Model Specifications
| Item | Q4_K_M | Q8_0 |
|---|---|---|
| Architecture | Llama-4-Maverick (MoE, 128E) | Same |
| Model Size | ~290GB | ~426GB |
| Quantization | 4-bit mixed | 8-bit |
Results
Speed Comparison
| Metric | Q4_K_M | Q8_0 | Delta |
|---|---|---|---|
| PP(tok/s) | 65-68 | 50-52 | Q4 ~30% faster |
| TG(tok/s) | 21-24 | 15-16 | Q4 ~40% faster |
| TTFT (800-1000tok) | 12-17s | 16-20s | Q4 3-5s faster |
Q4_K_M Measurements
| Prompt(tok) | PP time(s) | PP(tok/s) | Gen(tok) | TG(tok/s) |
|---|---|---|---|---|
| 819 | 12.0 | 68.4 | 165 | 23.7 |
| 1,101 | 16.8 | 65.4 | 814 | 21.3 |
Q8_0 Measurements
| Prompt(tok) | PP time(s) | PP(tok/s) | Gen(tok) | TG(tok/s) |
|---|---|---|---|---|
| 819 | 15.6 | 52.4 | 104 | 16.6 |
| 1,000 | 19.7 | 50.8 | 916 | 15.2 |
Memory Behavior
- Q4_K_M: mmap + page cache loads only needed portions. Prompt cache ~180-380 MiB per entry
- Q8_0: Hundreds of GB in buff/cache. RSS appears small (normal mmap behavior)

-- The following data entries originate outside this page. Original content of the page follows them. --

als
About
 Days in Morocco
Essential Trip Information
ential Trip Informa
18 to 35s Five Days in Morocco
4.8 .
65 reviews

- MoE (128E): only active experts are frequently accessed; unused pages stay cold
Model weights are loaded through mmap and page cache. Linux free output shows hundreds of GB in buff/cache, while the application’s RSS looks small. This is normal llama.cpp behavior.

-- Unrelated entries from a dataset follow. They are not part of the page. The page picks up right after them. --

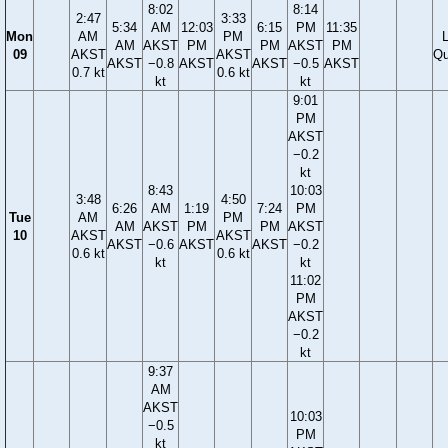
8:02
8:14
2:47
3:33
5:34
AM
12:03
6:15
PM
11:35
Mon
AM
PM
AM
AKST
PM
PM
AKST
PM
09
AKST
AKST
Qu
AKST
−0.8
AKST
AKST
−0.5
AKST
0.7 kt
0.6 kt
kt
kt
9:01
PM
AKST
−0.2
kt
8:43
10:03
3:48
4:50
6:26
AM
1:19
7:24
PM
Tue
AM
PM
AM
AKST
PM
PM
AKST
10
AKST
AKST
AKST
−0.6
AKST
AKST
−0.2
0.6 kt
0.6 kt
kt
kt
11:02
PM
AKST
−0.2
kt
9:37
AM
AKST
10:03
−0.5
PM
kt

Due to the MoE (128E) architecture, only active experts are frequently referenced per token. Unused weight pages stay cold, and memory access locality has a major impact on performance.
Analysis
Speed Gap Explained
Q4_K_M is ~68% of Q8_0’s model size (290GB vs 426GB). MoE inference reads selected expert weights from memory per token. Smaller quantization means less data per read, directly reducing memory bandwidth pressure.
The TG speed gap (40%) exceeds the model size gap (32%) because Decode’s random access pattern amplifies cache miss penalties and memory latency impact.
Quality Difference in Practice
Q8_0 advantages:
- More stable context retention (less topic drift in long conversations)
- Fewer destructive edits (notably in aider code modifications)
- General sense of reliability
The gap is not dramatic. Code scaffolding and summarization work fine at Q4_K_M. The difference surfaces in complex repository operations and long-form generation. High-level comprehension and structure generation ability are equivalent – Q4_K_M rarely committed critical errors in aider code generation or document scaffolding.
Why Q8_0 Is Viable on 768GB RAM
Q8_0’s 426GB is impractical on typical servers. On 768GB DDR5, the model + KV cache + page cache all fit in memory. “Use Q8_0 when memory is abundant” is a rational choice specific to this environment.
Selection Criteria by Use Case
Q4_K_M vs Q8_0 selection is driven by task nature, not a simple speed-quality trade-off.
- High-throughput oneshot generation, Dagster/dbt batch: Q4_K_M. 40% speed difference compounds over volume
- Aider workflows, complex repo operations, long-form: Q8_0. Reduced destructive edit risk outweighs speed loss
- Daily on/off operation: Q4_K_M. Faster startup
- Always-on resident: Q8_0. Quality stability pays off over long sessions
- Local knowledge processing: Both work for structuring/distilling sensitive internal data locally
MoE CPU inference uniquely makes both quantization levels practical. The 128-expert locality pattern enables efficient memory bandwidth utilization, keeping Q8_0 at a usable 15-16 tok/s.
Switching to Q8_0 for quality-critical phases while using Q4_K_M as the default is the current best practice for on-premises LLM operation.
Reproduction Steps
Q4_K_M
podman run --rm -it \
-p 8081:8080 --shm-size 16g --cap-add=SYS_NICE \
-v "$MO":/models:ro,Z $IMG \
--host 0.0.0.0 --port 8080 \
-m /models/Llama-4-Maverick-17B-128E-Instruct-Q4_K_M.gguf \
--jinja -c 16384 \
--threads 14 --threads-batch 14 \
-b 1024 -ub 256 \
--parallel 1 --flash-attn on
Q8_0
Same command, substitute Q8_0 model file.
Technical Notes
MoE mmap Behavior
Only a few of 128 experts are active per token. mmap page cache “warms” unevenly. Sustained single-topic processing hits the same experts repeatedly, improving cache hit rate. Frequent topic changes increase page faults.
Prompt Cache
LCP similarity hit works on both Q4_K_M and Q8_0. With fixed System Prompts, TTFT on subsequent requests drops significantly.